Lo único que no se perdió es un tarro con calas que contrastan con la sequedad circundante y unas pequeñas tijeras de uñas. Eugenio dice que lo único que requiera es madera para volver a levantar su hogar. Asegura que éste es su lugar y que no piensa abandonarlo. Pero no tiene plata para comprar materiales, a diferencia de otros que ya construyen con buenas estructuras de fierro. “Don dinero”, afirma. Y se lamenta de lo mal que los dejó el COVID.
Él y su mujer se contagiaron y las vieron negras. Afirma que perdió movilidad y fortaleza. Ahora mismo, dice, anda con corset a causa de una reciente operación.
Varios familiares del Programa de Atención Domiciliara para Adultos Mayores se han quejado de lo duro que es envejecer acá arriba, donde la atención médica no llega. “Cuando mi mamá estaba muriendo y lo único que requeríamos era que viniera la ambulancia para que pudiera tener un final asistido, nos dijeron que no podían exponer el vehículo en estos caminos. ¡Mira la valoración de la vida que hay en el Cesfam local!”, se queja una mujer que el año pasado perdió a su madre. Y ahora a su papá, viudo, se le quemó su vivienda.
Volviendo a Eugenio, cuenta que, pese a la gravedad con que los atacó el coronavirus en 2022, pasaron la enfermedad en su casa. Esa que ya no existe, constatación que lo vuelve a hacer llorar.

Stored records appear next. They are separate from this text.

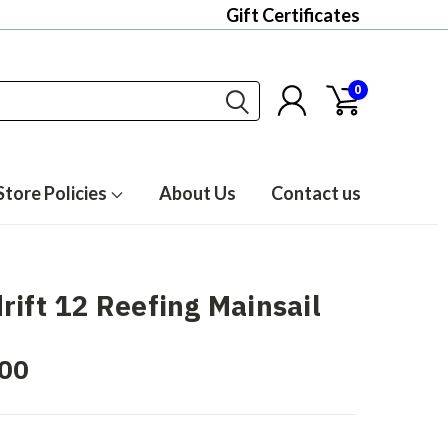
Gift Certificates
0
Store Policies
About Us
Contact us
rift 12 Reefing Mainsail
00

–No quiero que me grabe en video, porque no quiero aparecer llorando. Sé que a la primera pregunta que me haga, me voy a quebrar. Pero me gusta mucho que me pregunte, poder hablar con alguien. A los viejos hoy nadie nos cotiza y a uno le sirven mucho las visitas, conversar, compartir.
Por nuestra cuenta y riesgo, le decimos a la monitora del Programa de Atención para Adultos Mayores del Hogar de Cristo, acá en Viña del Mar, que incluyan a esta pareja en el grupo al que asisten, aunque no estén en su radio de acción. Ellos son incluso parte de otro comité vecinal, el de la Escala Huillman, al que se le quemó la sede.
Pero qué más da. La tragedia no tolera burocracia. Y ellos son, además, geniales y absolutamente queridos por sus vecinos.
Impresiona que en esta cuadra, por llamarla de alguna manera, casi todos ya hayan despejado sus terrenos y muchos los tengan cercados. Algunos incluso ya están construyendo desde cero, unos pocos incluso con una solidez de materiales que impresiona. No es el caso de Rosa y Eugenio, que claman por conseguir madera. Y que, aseguran, levantarán nuevamente su hogar.